Go through the lines below and copy any that hold the string "Statistics".

..........

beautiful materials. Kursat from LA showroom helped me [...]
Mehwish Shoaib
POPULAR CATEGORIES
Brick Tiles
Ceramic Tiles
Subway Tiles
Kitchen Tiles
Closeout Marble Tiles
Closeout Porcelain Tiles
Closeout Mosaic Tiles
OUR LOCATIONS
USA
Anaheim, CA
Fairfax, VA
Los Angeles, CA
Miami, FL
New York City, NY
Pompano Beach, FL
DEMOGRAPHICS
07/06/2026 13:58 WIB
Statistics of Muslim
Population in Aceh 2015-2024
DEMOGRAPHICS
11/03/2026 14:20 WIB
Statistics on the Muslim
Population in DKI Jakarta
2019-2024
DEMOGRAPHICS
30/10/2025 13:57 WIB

..........

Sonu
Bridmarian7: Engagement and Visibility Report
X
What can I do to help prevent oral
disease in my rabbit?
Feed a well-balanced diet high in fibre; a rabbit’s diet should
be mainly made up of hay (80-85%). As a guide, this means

..........

_Expected answer_:
Statistics of Muslim
Statistics on the Muslim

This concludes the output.